Comparing Two Feature Selection Methods for Influenza-A Antivral Resistance Determination
Abstract: The paper thoroughly analyzes the use of Principal Component Analysis (PCA) in
comparison to Information Gain (IG) as a feature selection method for improving the classification of Influenza-A antiviral resistance.
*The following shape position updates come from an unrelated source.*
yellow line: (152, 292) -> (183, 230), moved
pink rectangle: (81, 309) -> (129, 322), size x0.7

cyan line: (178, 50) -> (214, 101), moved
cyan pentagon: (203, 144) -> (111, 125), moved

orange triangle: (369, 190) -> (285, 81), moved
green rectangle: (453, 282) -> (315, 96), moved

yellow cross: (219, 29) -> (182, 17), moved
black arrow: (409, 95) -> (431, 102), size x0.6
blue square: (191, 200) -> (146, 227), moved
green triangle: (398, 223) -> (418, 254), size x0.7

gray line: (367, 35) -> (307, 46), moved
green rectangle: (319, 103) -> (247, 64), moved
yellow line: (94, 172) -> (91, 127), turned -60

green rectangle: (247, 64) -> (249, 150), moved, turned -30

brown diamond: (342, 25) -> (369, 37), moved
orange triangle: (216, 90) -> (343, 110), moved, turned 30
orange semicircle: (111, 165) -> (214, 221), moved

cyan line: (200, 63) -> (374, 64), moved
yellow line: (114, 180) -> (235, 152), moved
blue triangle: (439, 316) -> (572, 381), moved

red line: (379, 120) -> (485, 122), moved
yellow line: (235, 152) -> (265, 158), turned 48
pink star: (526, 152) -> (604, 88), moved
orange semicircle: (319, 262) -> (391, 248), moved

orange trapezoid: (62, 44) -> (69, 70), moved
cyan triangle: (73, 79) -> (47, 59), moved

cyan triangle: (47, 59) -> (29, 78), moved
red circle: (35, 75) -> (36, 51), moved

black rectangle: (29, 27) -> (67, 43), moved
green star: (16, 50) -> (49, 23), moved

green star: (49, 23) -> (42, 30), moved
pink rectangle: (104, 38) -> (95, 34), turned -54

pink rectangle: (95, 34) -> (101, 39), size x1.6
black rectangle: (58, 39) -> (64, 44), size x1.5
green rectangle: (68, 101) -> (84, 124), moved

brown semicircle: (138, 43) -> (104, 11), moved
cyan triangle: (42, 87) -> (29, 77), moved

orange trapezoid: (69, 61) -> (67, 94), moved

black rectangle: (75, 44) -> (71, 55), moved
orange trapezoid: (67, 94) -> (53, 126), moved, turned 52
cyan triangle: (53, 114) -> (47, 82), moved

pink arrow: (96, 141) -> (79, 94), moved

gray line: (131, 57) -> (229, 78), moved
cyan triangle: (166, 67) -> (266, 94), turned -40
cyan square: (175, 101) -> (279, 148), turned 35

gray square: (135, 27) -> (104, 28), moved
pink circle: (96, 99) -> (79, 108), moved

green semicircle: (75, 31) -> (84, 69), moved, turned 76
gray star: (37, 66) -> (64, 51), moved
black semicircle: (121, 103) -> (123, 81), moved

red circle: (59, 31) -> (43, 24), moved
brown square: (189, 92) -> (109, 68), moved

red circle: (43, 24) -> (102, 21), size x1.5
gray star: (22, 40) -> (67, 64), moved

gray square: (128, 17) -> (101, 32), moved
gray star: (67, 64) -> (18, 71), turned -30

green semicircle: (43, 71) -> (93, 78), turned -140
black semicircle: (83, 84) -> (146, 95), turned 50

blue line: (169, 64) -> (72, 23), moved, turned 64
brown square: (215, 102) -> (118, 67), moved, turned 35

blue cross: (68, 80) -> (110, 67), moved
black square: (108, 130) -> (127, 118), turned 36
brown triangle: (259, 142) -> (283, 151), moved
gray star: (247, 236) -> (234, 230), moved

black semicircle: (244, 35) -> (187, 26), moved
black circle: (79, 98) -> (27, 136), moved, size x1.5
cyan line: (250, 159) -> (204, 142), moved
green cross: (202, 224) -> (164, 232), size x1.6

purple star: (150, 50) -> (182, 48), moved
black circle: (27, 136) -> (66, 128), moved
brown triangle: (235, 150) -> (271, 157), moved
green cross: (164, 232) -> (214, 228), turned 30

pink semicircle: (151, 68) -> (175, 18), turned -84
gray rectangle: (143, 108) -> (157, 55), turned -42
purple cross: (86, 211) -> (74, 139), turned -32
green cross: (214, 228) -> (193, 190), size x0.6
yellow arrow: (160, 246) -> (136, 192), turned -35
Neural networks were used as the classification method of choice with PCA, while decision trees were the classification of choice with IG. The experiment was conducted on cDNA viral segments of Influenza-A belonging to the H1N1 strain. The 7 Infleunza-A segments generating the best results were used for comparison. Sequences from each segment were further divided into Adamantane-resistant, & non-Adamantane-resistant. Accuracy, sensitivity, specificity precision & time were used as performance measures. Using PCA for feature selection increased preprocessing speeds from an average processing time of 1.5 hours to 5 minutes, as opposed to IG. IG had higher accuracy. The best accuracy generated by PCA & NNs on the M1/M2 was 96.5%, while that of IG & DTs was 98.2% Using PCA features & DTs also generated a comparable accuracy to that of IG features & DT at 97.6% on the M1/M2 segment. There was a 88% increase in feature selection processing speed when using PCA compared to IG on the M1/M2 segment alone.
Keywords: Influenza-A, Principle component analysis (PCA), Machine learning, Information gain,
DNA classification, decision trees, neural networks.